Still, he acknowledged that the sharp declines in exports of reagents, enzymes and nails may be partly related to the tariff measures.
“I think it is linked to tariffs, because pharmaceutical-related products are sensitive to them,” he said.
However, Izgorodinas added that such steep declines – sometimes measured in tens of percentage points – likely reflect the relatively small scale of these trade flows rather than a dramatic collapse in demand.
“A drop of nearly 40% suggests the volumes were relatively small to begin with,” he said. “It is not a tragedy.
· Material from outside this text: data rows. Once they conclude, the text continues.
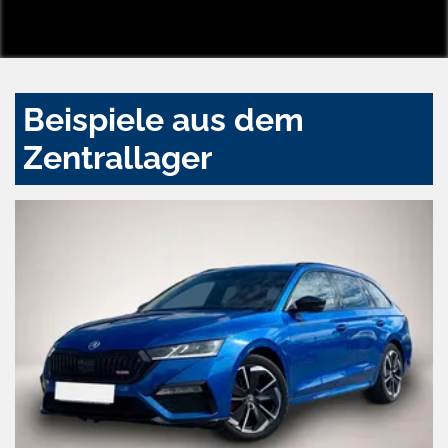
Beispiele aus dem
Zentrallager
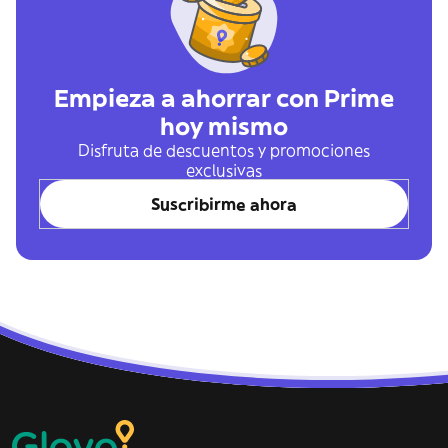
Empieza a ahorrar con Prime
hoy mismo
Disfruta de descuentos y promociones
exclusivas
Suscribirme ahora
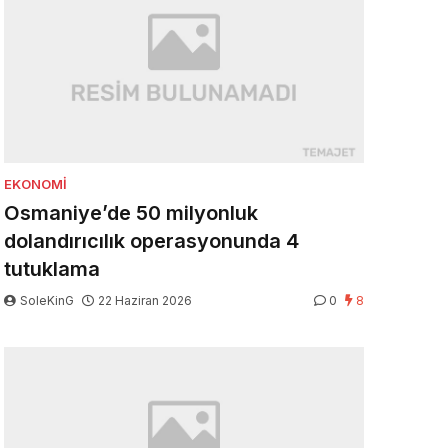
EKONOMI
Osmaniye’de 50 milyonluk
dolandırıcılık operasyonunda 4
tutuklama
SoleKinG
22 Haziran 2026
0
8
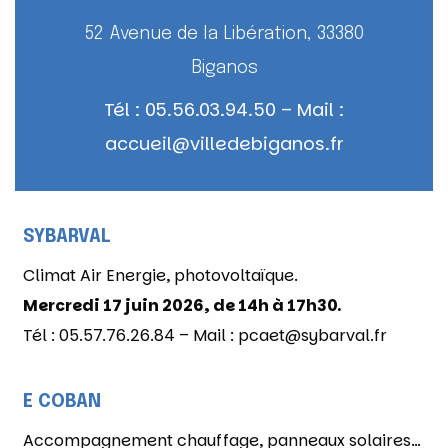
52 Avenue de la Libération, 33380
Biganos
Tél : 05.56.03.94.50 – Mail :
accueil@villedebiganos.fr
SYBARVAL
Climat Air Energie, photovoltaïque.
Mercredi 17 juin 2026, de 14h à 17h30.
Tél : 05.57.76.26.84 – Mail : pcaet@sybarval.fr
E COBAN
Accompagnement chauffage, panneaux solaires…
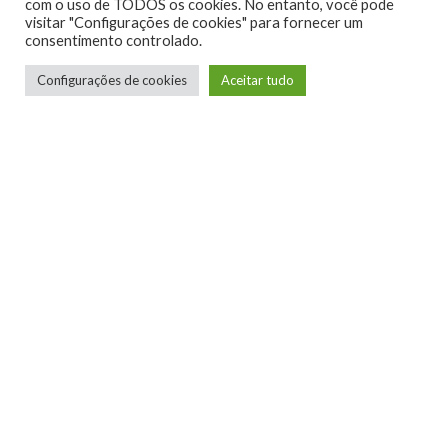
com o uso de TODOS os cookies. No entanto, você pode
visitar "Configurações de cookies" para fornecer um
consentimento controlado.
Configurações de cookies
Aceitar tudo
Esta análise só foi possível graças a
Skunkape Games
, que
gentilmente nos disponibilizaram uma cópia para avaliação do
jogo, fica aqui o nosso agradecimento pela confiança. O jogo
já está disponível para
Xbox One
e
Xbox Series X|S
e pode
ser adquirido por meio do nosso link afiliado no final desta
análise.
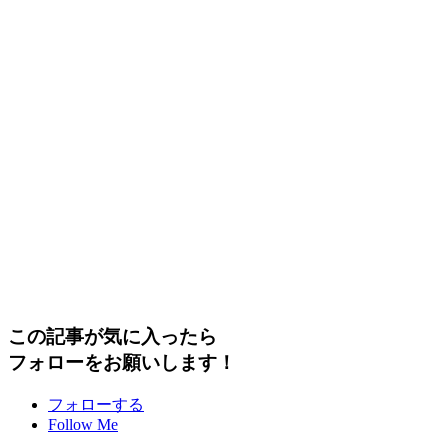
この記事が気に入ったら
フォローをお願いします！
フォローする
Follow Me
A large share of that decline is offset by supplies to other EU countries.”
Impact on the EU
At the broader European level, tariffs introduced by Trump did not reduce the US trade deficit with the EU, according to Eurostat.
EU exports to the United States increased by 3.4% last year to 553.985 billion euros, while imports from the United States into the EU rose 4.8% to 354.354 billion euros.
Sector-specific tariffs have had clearer effects in some industries, economists say.
For example, EU iron exports to the United States dropped by roughly one-third after Washington imposed tariffs of about 50% on the metal, Ilekytė said.
However, overall EU exports remained resilient partly because tariffs imposed on goods from China and other countries were even higher, making European products relatively more competitive.
Trade relations between the EU and the United States have also been shaped by legal and political developments.
Last summer, the EU and the United States reached a trade agreement under which most goods exported to America would face tariffs of no more than 15% starting August 1.

But in February, the Supreme Court of the United States ruled that Trump’s “Liberation Day” tariffs, introduced on national security grounds, exceeded the president’s authority and were unlawful.
Trump responded by announcing new tariffs of 10% on most imported goods. The tariffs are currently set at 10%, though the president had previously suggested they could reach 15%.
The new tariffs are scheduled to remain in effect for 150 days, leaving significant uncertainty about future US trade policy.
According to Ilekytė, the new blanket tariff means some EU sectors will face higher duties than under the earlier agreement, while others will face lower ones.
For example, pharmaceuticals and aircraft parts had been expected to avoid additional tariffs under the original deal but are now subject to the new 10% duty.

Estimates by Bloomberg suggest that about 4 billion euros worth of EU exports could face higher tariffs than those envisaged under the earlier agreement.
“This change is unfavourable for Europe and Lithuania,” Ilekytė said, noting that the European Parliament has so far refused to ratify the earlier trade agreement because of the uncertainty.
Izgorodinas, however, said the difference between tariffs of 10% and 15% is unlikely to significantly alter trade dynamics.
“Both are relatively manageable,” he said. “Of course, the lower the tariff, the better. But a 10% tariff is quite bearable.”
He added that tariffs are often effectively shared between exporters and US importers, meaning each side absorbs part of the cost.
“About half is covered by the US side and half by European exporters, so roughly 5% comes out of profit margins,” he said.
According to the economist, the strengthening economic cycle in Lithuania and across Europe, along with growing domestic consumption, is helping offset the impact of tariffs on trade.